Finding the Kinetic Energy using the mass, radius and initial KE

[Ella1777]

Information Given:Zero, a hypothetical planet, has a mass of 4.2 x 1023 kg, a radius of 2.8 x 106 m, and no atmosphere. A 10 kg space probe is to be launched vertically from its surface.

Question: (a) If the probe is launched with an initial kinetic energy of 5.0 x 107 J, what will be its kinetic energy when it is 4.0 x 106 m from the center of Zero? I only put part A because i got part B correct
here is my attempt:
(G*m1*m2/d1)-(G*M1*M2/d2)= 3.0015000*10^7 J
What am I doing wrong?
What are some other calculations?
Thank you!

 

[haruspex]

(G*m1*m2/d1)-(G*M1*M2/d2)= 3.0015000*10^7 J
What am I doing wrong?

Fine so far, except that you quote too many significant figures. But you have bit more work to do to arrive at the answer to the question asked.

 

[Dr Dr news]

Just apply the conservation of the total energy which in this case is the sum of the potential energy and the kinetic energy. You are already part way there.

 

[Ella1777]

Just apply the conservation of the total energy which in this case is the sum of the potential energy and the kinetic energy. You are already part way there.

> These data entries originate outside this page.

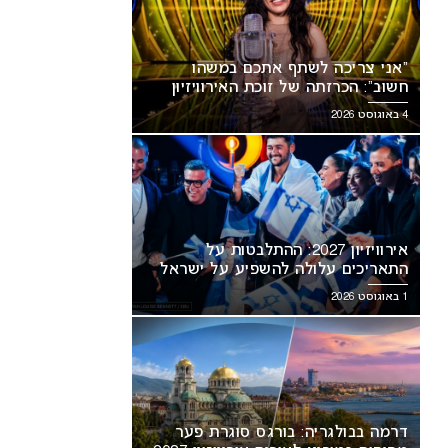
“אני צריכה לשתף אתכם במשהו
חשוב”: הכרזתה של זוכת האירוויזיון
מסעירה את הרשת
4 באוגוסט 2026
אירוויזיון 2027: ההתלבטות על
התאריכים עלולה להשפיע על ישראל
1 באוגוסט 2026
דרמה בבולגריה: בורגס סוגרת פער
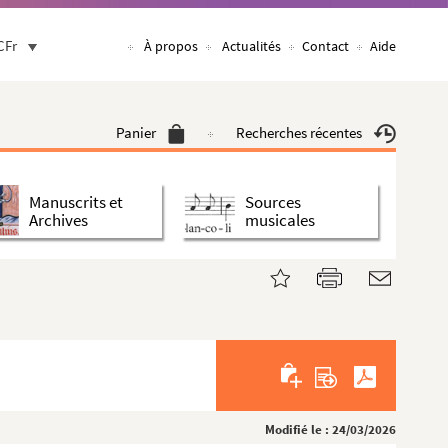
CFr
À propos
Actualités
Contact
Aide
Panier
Recherches récentes
Manuscrits et
Sources
Archives
musicales
Modifié le : 24/03/2026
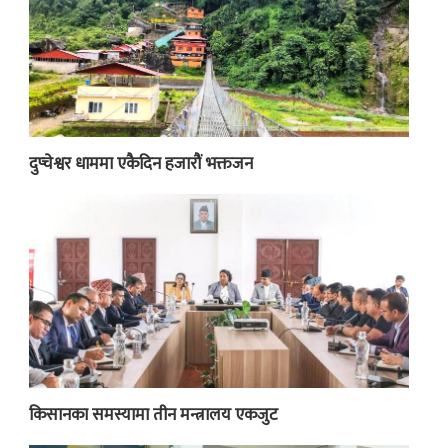
दुप्चेश्वर धाममा एकैदिन हजारौं भक्तजन
किसानका समस्यामा तीन मन्त्रालय एकजुट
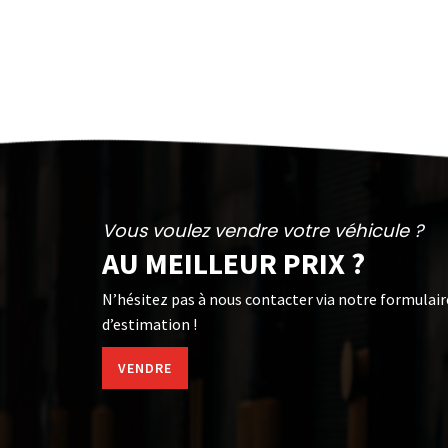
Vous voulez vendre votre véhicule ?
AU MEILLEUR PRIX ?
N’hésitez pas à nous contacter via notre formulair
d’estimation !
VENDRE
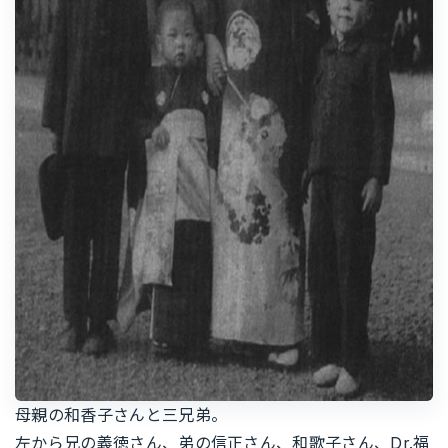
母親の和香子さんと三兄弟。
左から兄の義徳さん、弟の信正さん、和歌子さん、Dr.福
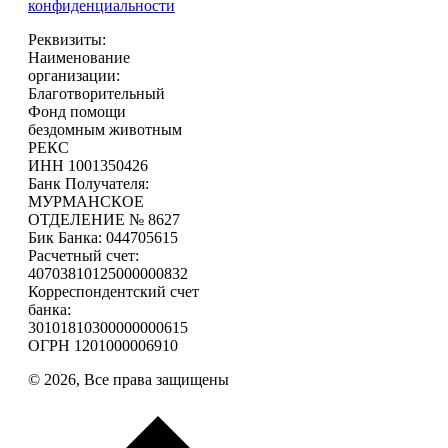
конфиденциальности
Реквизиты:
Наименование
организации:
Благотворительный
Фонд помощи
бездомным животным
РЕКС
ИНН 1001350426
Банк Получателя:
МУРМАНСКОЕ
ОТДЕЛЕНИЕ № 8627
Бик Банка: 044705615
Расчетный счет:
40703810125000000832
Корреспондентский счет
банка:
30101810300000000615
ОГРН 1201000006910
© 2026, Все права защищены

So I just found kinetic energy only not the initial I’m assuming.

Adding KE and PE will get my initial KE?

Or do you mean
KEi+KEf=PEi+PEf ??
If that’s the case then did I just solve for KEf and how do I find PEi and PEf?

So I add KE: 3.0*10^7 to PE?
How would I solve for PE?
I’m sorry I’m just quite confused how to use this equation I started on and apply it to conservation of energy.

Thank you I appreciate your help and efforts!

 

[Ella1777]

Fine so far, except that you quote too many significant figures. But you have bit more work to do to arrive at the answer to the question asked.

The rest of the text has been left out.